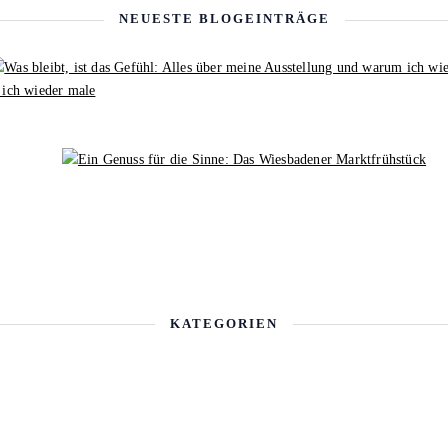
NEUESTE BLOGEINTRÄGE
 ich wieder male
KATEGORIEN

:::

Requirement:
Your task is to repeat the data above exactly while excluding the pictures.

Response box:
NEUESTE BLOGEINTRÄGE
 ich wieder male
KATEGORIEN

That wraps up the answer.